Verantwortung schlägt Prozess

Die meisten Projekte, die wir begleiten, befassen sich mit Problemen in den Prozessabläufen. Abläufe im Krankenhaus sind dadurch gekennzeichnet, dass sie zahlreiche Schnittstellen besitzen – sowohl zwischen Arztdienst, Pflege, unterstützenden Dienstarten und der Verwaltung als auch zwischen verschiedenen Bereichen wie Notaufnahme, Station, OP und Funktionsbereich.

Die typische Herangehensweise, um diese Probleme zu lösen, besteht darin, die schwierigen Prozesse zu beschreiben und klare Regelungen herauszuarbeiten. Gleichzeitig wird möglichst für jeden Prozessschritt ein Verantwortlicher benannt, so dass nicht zuletzt auch den formalen Vorgaben an ein Prozessmanagement genüge getan wird.

Dennoch ist mit einer solchen Vorgehensweise nicht immer sichergestellt, dass der Prozess nachher funktioniert. Warum? Allzu gerne weisen, die unterschiedlichen Prozessschritt-Verantwortlichen gemeinsam auf die weiter bestehenden Probleme hin und geben die Schuld jeweils dem anderen bzw. dessen Kollegen. Die Pflege beklagt, dass die ständig wechselnden Stationsärzte nicht „mitmachen“, die Ärzte klagen über fehlende Leistungsbereitschaft und sehr unterschiedliches Commitment innerhalb der Pflege. Im Ergebnis ist die Schnittstelle zwischen den verschiedenen Berufsgruppen und Bereichen möglicherweise weiterhin problematisch.

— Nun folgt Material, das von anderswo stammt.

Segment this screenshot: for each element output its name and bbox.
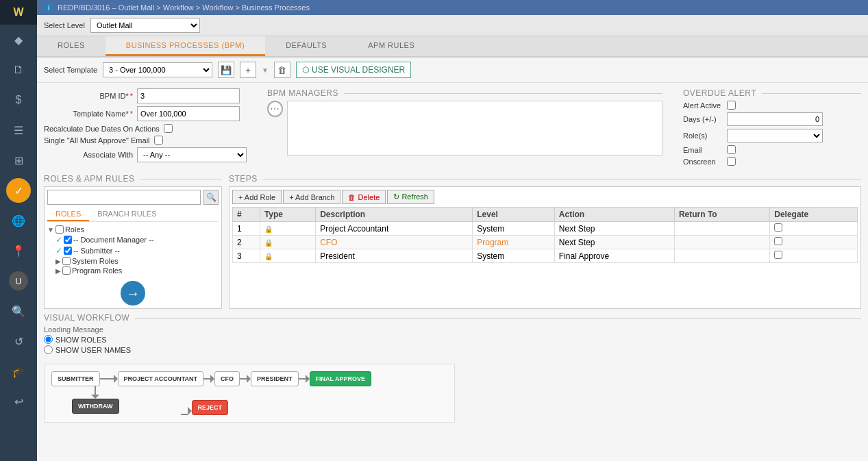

Die Lösung sehe ich in einer klaren und interpretationsfreien Definition von Verantwortlichkeiten. Kurz gesagt: Angenommen, wir müssten wählen, ob wir einen Prozess per Prozessregelung oder per Zuweisung einer klaren Verantwortlichkeit organisieren, wofür würden wir uns entscheiden? Ich habe hier eine klare Präferenz: Verantwortlichkeit schlägt Prozess. Warum? Wenn ich einen Verantwortlichen bestimme, kann ich genau diesen ansprechen, wenn der Prozess nicht funktioniert. Ist dieser Ansprechpartner ausreichend „in die Verantwortung genommen“, wird er von sich aus den Prozess so regeln, dass er zuverlässig funktioniert. Wichtig dabei ist aber, dass über die Identität des Verantwortlichen kein Zweifel besteht.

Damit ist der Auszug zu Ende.